§ **WHAT YOU ARE ASKED TO DO**
The answer should match the entries below word for word, minus their pictures.

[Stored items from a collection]

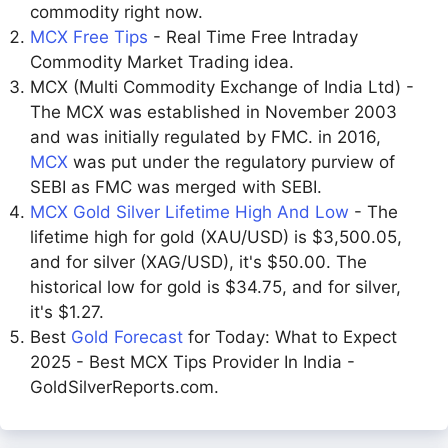
commodity right now.
MCX Free Tips
- Real Time Free Intraday
Commodity Market Trading idea.
MCX (Multi Commodity Exchange of India Ltd) -
The MCX was established in November 2003
and was initially regulated by FMC. in 2016,
MCX
was put under the regulatory purview of
SEBI as FMC was merged with SEBI.
MCX Gold Silver Lifetime High And Low
- The
lifetime high for gold (XAU/USD) is $3,500.05,
and for silver (XAG/USD), it's $50.00. The
historical low for gold is $34.75, and for silver,
it's $1.27.
Best
Gold Forecast
for Today: What to Expect
2025 - Best MCX Tips Provider In India -
GoldSilverReports.com.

§ **TASK RESULT**
commodity right now.
MCX Free Tips
- Real Time Free Intraday
Commodity Market Trading idea.
MCX (Multi Commodity Exchange of India Ltd) -
The MCX was established in November 2003
and was initially regulated by FMC. in 2016,
MCX
was put under the regulatory purview of
SEBI as FMC was merged with SEBI.
MCX Gold Silver Lifetime High And Low
- The
lifetime high for gold (XAU/USD) is $3,500.05,
and for silver (XAG/USD), it's $50.00. The
historical low for gold is $34.75, and for silver,
it's $1.27.
Best
Gold Forecast
for Today: What to Expect
2025 - Best MCX Tips Provider In India -
GoldSilverReports.com.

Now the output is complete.